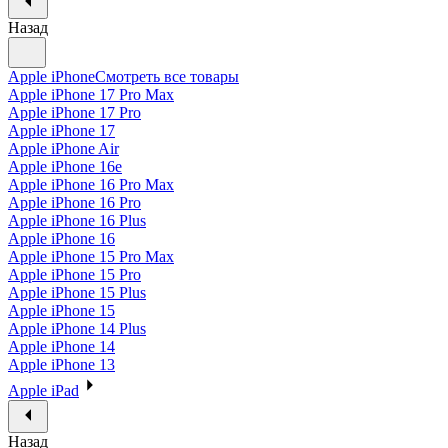
Назад
Apple iPhone
Смотреть все товары
Apple iPhone 17 Pro Max
Apple iPhone 17 Pro
Apple iPhone 17
Apple iPhone Air
Apple iPhone 16e
Apple iPhone 16 Pro Max
Apple iPhone 16 Pro
Apple iPhone 16 Plus
Apple iPhone 16
Apple iPhone 15 Pro Max
Apple iPhone 15 Pro
Apple iPhone 15 Plus
Apple iPhone 15
Apple iPhone 14 Plus
Apple iPhone 14
Apple iPhone 13
Apple iPad
Назад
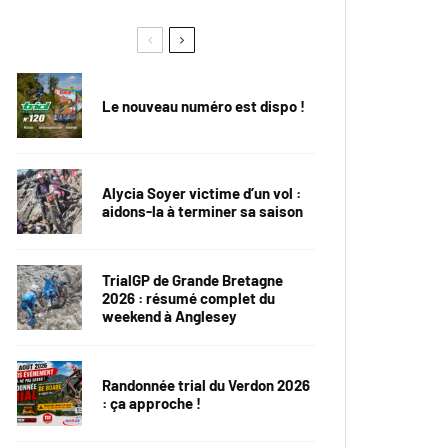
Le nouveau numéro est dispo !
Alycia Soyer victime d’un vol :
aidons-la à terminer sa saison
TrialGP de Grande Bretagne
2026 : résumé complet du
weekend à Anglesey
Randonnée trial du Verdon 2026
: ça approche !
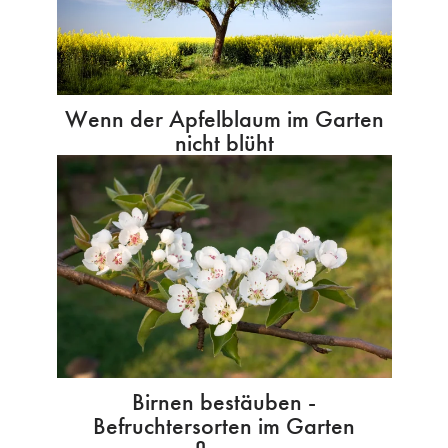
Wenn der Apfelblaum im Garten
nicht blüht
Birnen bestäuben -
Befruchtersorten im Garten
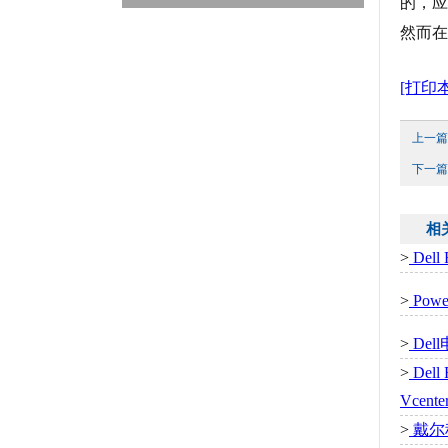
的，应该
然而在 
[打印
上一篇
下一篇
相
>
Del
>
Pow
>
De
>
Del
Vcent
>
戴尔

• Exercise brief
Copy the data in full. No pictures belong in the copy.

• Result
Назад
Apple iPhone
Смотреть все товары
Apple iPhone 17 Pro Max
Apple iPhone 17 Pro
Apple iPhone 17
Apple iPhone Air
Apple iPhone 16e
Apple iPhone 16 Pro Max
Apple iPhone 16 Pro
Apple iPhone 16 Plus
Apple iPhone 16
Apple iPhone 15 Pro Max
Apple iPhone 15 Pro
Apple iPhone 15 Plus
Apple iPhone 15
Apple iPhone 14 Plus
Apple iPhone 14
Apple iPhone 13
Apple iPad
Назад
Le nouveau numéro est dispo !
Alycia Soyer victime d’un vol :
aidons-la à terminer sa saison
TrialGP de Grande Bretagne
2026 : résumé complet du
weekend à Anglesey
Randonnée trial du Verdon 2026
: ça approche !
Wenn der Apfelblaum im Garten
nicht blüht
Birnen bestäuben -
Befruchtersorten im Garten
的，应该
然而在 
[打印
上一篇
下一篇
相
>
Del
>
Pow
>
De
>
Del
Vcent
>
戴尔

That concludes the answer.